И Даниил постоянной добротой, заботой заставляет улитку сбросить раковину.
С этого дня у них нет тайн друг от друга. Один испытал счастье широко распахнуть сердце, другой — увидеть, что оно распахнуто для него.
Юность склонна к очарованиям и поспешным выводам. Андрею Рублеву может в эту пору казаться, что все огорчения и невзгоды позади. Он готов обнять каждого.
ГЛАВА ЧЕТВЕРТАЯ
Славу о молодом Андрее Рублеве можно было бы написать так: «Последнюю седмицу июня дождило, но на Коcму и Дамиана стало вёдро, и начался сенокос. В лугах по Консере, на лесных полянах вокруг Маковца весело завжикали косы, опьяняюще запахло поваленной травой, заметались потревоженные птицы.
Косили мужики, сидящие возле монастыря Святой Троицы, косили и монахи.
Игумен отряжал на работу чернецов и послушников помоложе, покрепче. Народ в обители был свычен любому делу, и сейчас, без ряс, в пропотелых рубахах и лаптях-самоплетках, загорелые дюжие иноки походили на простых крестьян.
Только черные, никогда не снимаемые скуфьи отличали их от троицких мужиков, да никогда не мелькал в гуще ряс белый бабий платок.

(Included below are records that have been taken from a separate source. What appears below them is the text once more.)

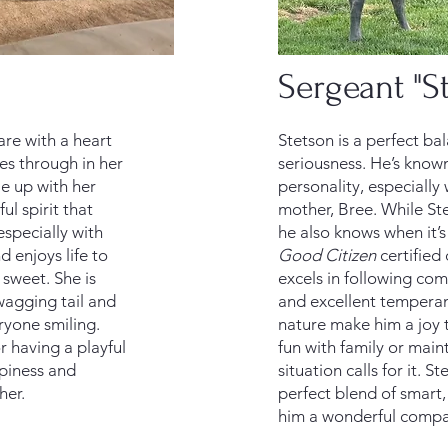
Sergeant "S
are with a heart
Stetson is a perfect ba
nes through in her
seriousness. He’s known
le up with her
personality, especially
ul spirit that
mother, Bree. While St
especially with
he also knows when it’s
d enjoys life to
Good Citizen
certified
 sweet. She is
excels in following co
wagging tail and
and excellent temperam
eryone smiling.
nature make him a joy 
 having a playful
fun with family or mai
piness and
situation calls for it. St
her.
perfect blend of smart,
him a wonderful compa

Но кое-где монастырские и мужицкие покосы сходились вплотную, люди здесь трудились бок о бок и, одинаково наламывая спины, забывали о разделяющей их незримой черте, вместе отдыхали, пили из одного жбана кислый, сворачивающий скулы квас и по-соседски толковали о добром травостое, о притихшей Орде, о кознях великого Новгорода, о Литве, обо всем, чем жила в ту пору Московщина.
Всякие шли разговоры, всякие их вели люди.
На дальней лесной опушке, отгороженные друг от друга грядой невысокого ивняка, косили крестьянская семья и два монаха.
По крестьянской стороне ходили трое: мужик лет сорока, приземистый и квадратный, что колодезный сруб, подросток, такой же коренастый, как мужик, — наверное, его сын, — и молодая, высокая, узкая в бедрах баба — не то хозяйская дочь, не то невестка.